The report, for which YouGov polled 1,002 HR professionals in September 2018, found that almost half (48%) of organisations that have experienced increased difficulty recruiting staff during the past 12 months have increased starting salaries in response.
More than a quarter (27%) have done so for the majority of vacancies, while around a fifth (21%) have done so for the minority of vacancies.
Alex Fleming, country head and president of staffing and solutions at the Adecco Group in the UK and Ireland, said: “The labour market in the UK is tight and this research is reporting high levels of recruitment and retention difficulties. While the data is not showing wages rising across the board, we are regularly seeing this pressure being exerted in the recruitment space.
“Our clients are often surprised at the market rates when they are making talent-attraction decisions. This ‘supply shock’ and other pressures will only serve to increase these difficulties, which could easily flow out into the rest of the workforce. In turn, this could cause a wider upward movement on wages.”

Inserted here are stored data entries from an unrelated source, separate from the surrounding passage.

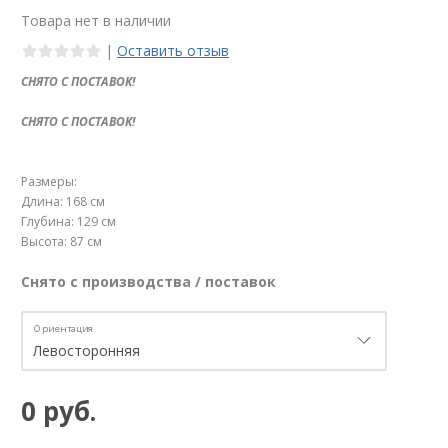
Товара нет в наличии
|
Оставить отзыв
СНЯТО С ПОСТАВОК!
СНЯТО С ПОСТАВОК!
Размеры:
Длина: 168 см
Глубина: 129 см
Высота: 87 см
Снято с производства / поставок
Ориентация
0 руб.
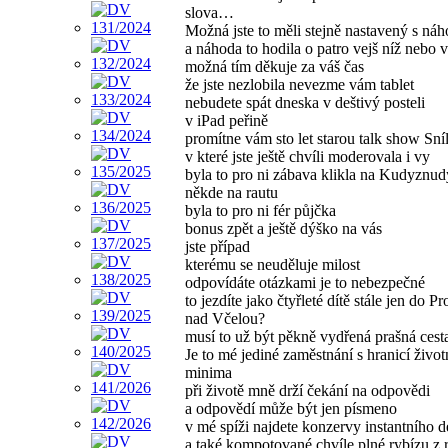
slova…
Možná jste to měli stejně nastavený s ná
a náhoda to hodila o patro vejš níž nebo 
možná tím děkuje za váš čas
že jste nezlobila nevezme vám tablet
nebudete spát dneska v deštivý posteli
v iPad peřině
promítne vám sto let starou talk show Sní
v které jste ještě chvíli moderovala i vy
byla to pro ni zábava klikla na Kudyznud
někde na rautu
byla to pro ni fér půjčka
bonus zpět a ještě dýško na vás
jste případ
kterému se neuděluje milost
odpovídáte otázkami je to nebezpečné
to jezdíte jako čtyřleté dítě stále jen do P
nad Včelou?
musí to už být pěkně vydřená prašná cest
Je to mé jediné zaměstnání s hranicí život
minima
při životě mně drží čekání na odpovědi
a odpovědí může být jen písmeno
v mé spíži najdete konzervy instantního d
a také kompotované chvíle plné rybízu z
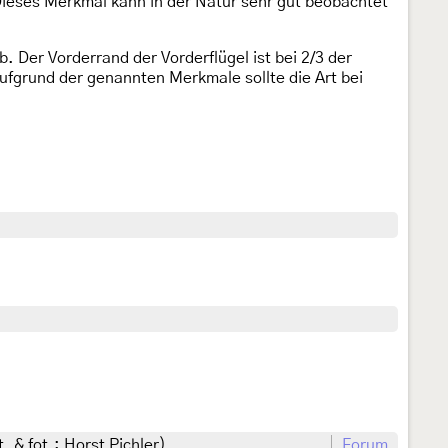
 Dieses Merkmal kann in der Natur sehr gut beobachtet
b. Der Vorderrand der Vorderflügel ist bei 2/3 der
ufgrund der genannten Merkmale sollte die Art bei
. & fot.: Horst Pichler)
Forum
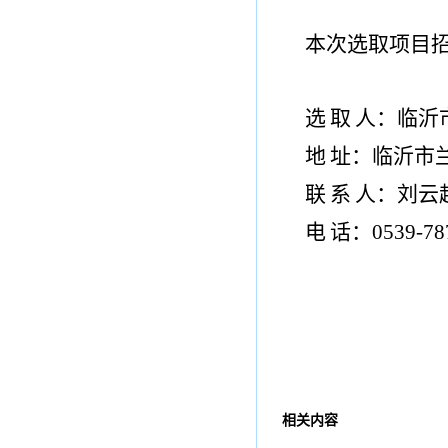
本次选取项目
选
取
人：
临沂
地
址：
临沂市
联
系
人：
刘云
电
话：
0539-78
相关内容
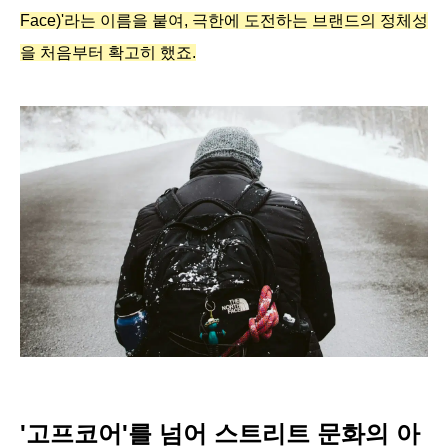
Face)'라는 이름을 붙여, 극한에 도전하는 브랜드의 정체성
을 처음부터 확고히 했죠.
'고프코어'를 넘어 스트리트 문화의 아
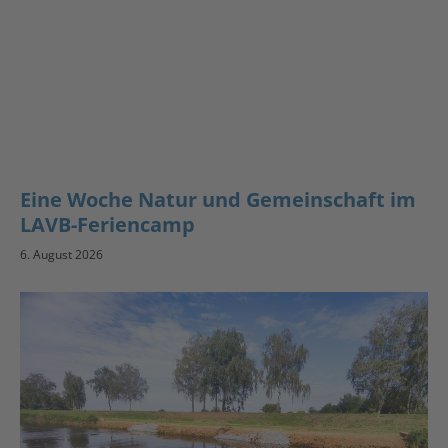
Eine Woche Natur und Gemeinschaft im
LAVB-Feriencamp
6. August 2026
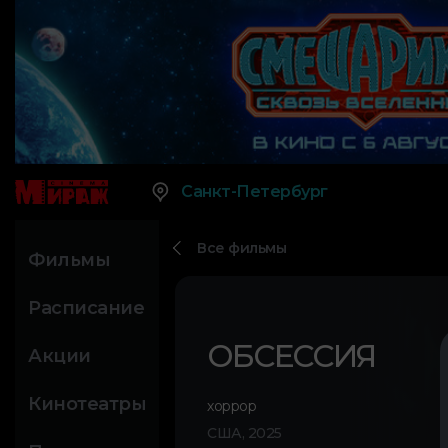
Санкт-Петербург
Все фильмы
Фильмы
Расписание
ОБСЕССИЯ
Акции
Кинотеатры
хоррор
США, 2025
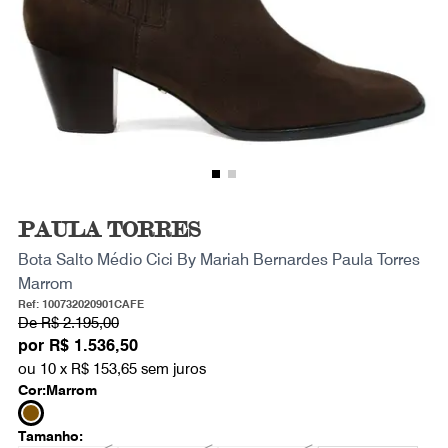
PAULA TORRES
Bota Salto Médio Cici By Mariah Bernardes Paula Torres
Marrom
Ref: 100732020901CAFE
De
R$ 2.195,00
por
R$ 1.536,50
ou 10 x
R$ 153,65
sem juros
Cor:
Marrom
Tamanho:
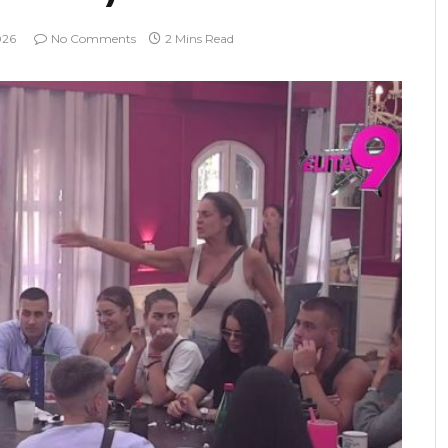
026
No Comments
2 Mins Read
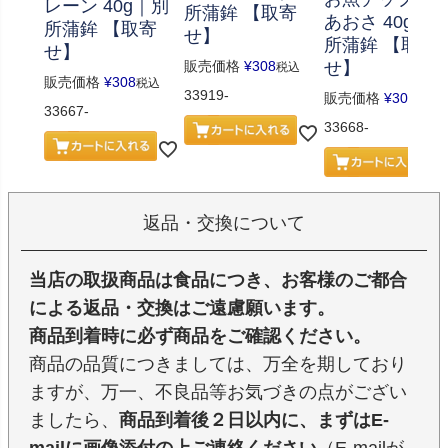
レーン 40g｜別
所蒲鉾 【取寄
あおさ 40g｜
所蒲鉾 【取寄
せ】
所蒲鉾 【取寄
せ】
販売価格
¥
308
せ】
税込
販売価格
¥
308
税込
33919-
販売価格
¥
308
税込
33667-
33668-
返品・交換について
当店の取扱商品は食品につき、お客様のご都合
による返品・交換はご遠慮願います。
商品到着時に必ず商品をご確認ください。
商品の品質につきましては、万全を期しており
ますが、万一、不良品等お気づきの点がござい
ましたら、
商品到着後２日以内に、まずはE-
mailに画像添付の上ご連絡ください
（E-mailが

The Labour market outlook report also found that, of those organisations that have experienced increased difficulty retaining staff over the past 12 months, just over half (51%) have increased salaries. Among these, 28% have raised salaries for the majority of staff and 23% have done so for key staff only.
However, almost half (47%) of employers have not raised salaries at all in the face of rising retention difficulties.
Fleming said: “Employers should be aware that wages are not the only answer, as for in-demand employees, marginal salary gains may not be what they most desire. We’ve seen wider benefits packages, which include flexible working, and a good culture often win over a simple increase in salary.”